There have been rare but clear cases in the past where vaccines in trial, and once or twice in general use, made things worse or made people ill with a sickness unrelated to the disease they were designed to combat. McVernon, like Hunt, thinks there are good prospects for an effective vaccine next year.
This week Australia also learnt how much economic damage COVID has so far done. Our first quarter GDP decline of 7 per cent, though staggering, was better than the OECD average of 10 per cent, better than the euro area figure of 12 per cent, the US at 9 per cent or the UK at 20 per cent.

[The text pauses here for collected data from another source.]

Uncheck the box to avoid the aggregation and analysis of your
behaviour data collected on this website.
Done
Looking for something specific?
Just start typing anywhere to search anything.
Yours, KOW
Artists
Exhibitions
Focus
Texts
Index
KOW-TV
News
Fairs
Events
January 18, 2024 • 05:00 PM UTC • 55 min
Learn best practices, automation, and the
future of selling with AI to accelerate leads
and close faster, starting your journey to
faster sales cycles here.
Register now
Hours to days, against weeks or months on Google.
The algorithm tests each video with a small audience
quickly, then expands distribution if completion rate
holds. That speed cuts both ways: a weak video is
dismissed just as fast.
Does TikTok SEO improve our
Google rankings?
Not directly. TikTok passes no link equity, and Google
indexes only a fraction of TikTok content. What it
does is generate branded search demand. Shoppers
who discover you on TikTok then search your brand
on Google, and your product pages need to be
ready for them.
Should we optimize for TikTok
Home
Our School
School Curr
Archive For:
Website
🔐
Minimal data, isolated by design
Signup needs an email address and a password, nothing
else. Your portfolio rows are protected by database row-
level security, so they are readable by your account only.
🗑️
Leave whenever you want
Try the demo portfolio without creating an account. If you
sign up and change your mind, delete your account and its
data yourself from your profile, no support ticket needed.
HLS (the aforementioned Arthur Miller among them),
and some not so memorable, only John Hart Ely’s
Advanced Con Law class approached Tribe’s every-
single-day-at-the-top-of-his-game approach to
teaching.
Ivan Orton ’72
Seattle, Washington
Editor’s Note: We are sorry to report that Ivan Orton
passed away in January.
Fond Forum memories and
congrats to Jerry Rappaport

Peter Varghese for some years headed the Office of National Assessments, which analysed huge global trends like pandemics. He says the virus is “ideologically neutral” between authoritarian and democratic regimes but “respects good policy”. Dictatorships such as China are not automatically advantaged. Some authoritarian regimes such as Russia have done badly, while some democracies such as South Korea and Taiwan have done well.
Nor does he think the virus means the centre of geo-strategic gravity shifts ineluctably from the West to Asia. Some Asian economies, such as India, have been gravely hit and the virus effect is yet to peak in much of Southeast Asia. China will recover more quickly than Europe or the US but this effect is likely to disappear in a couple of years.
But the virus, he tells Inquirer, is transforming economic debate: “Modern monetary theory, which I thought was wacko, has come into vogue. Debt no longer seems to mean what it used to. And we seem to be drifting to a universal basic income through JobKeeper and Jobseeker.”
Modern monetary theory is the fruitcake idea that governments can create money and debt forever with no real cost, only benefit. It is not the only derangement COVID has spawned as it has worked its way into our brains as well as our lungs.
Viruses long predated human beings and have affected our evolutionary path in profound ways. They may be set to remake fundamentally the way we organise ourselves, and the globe.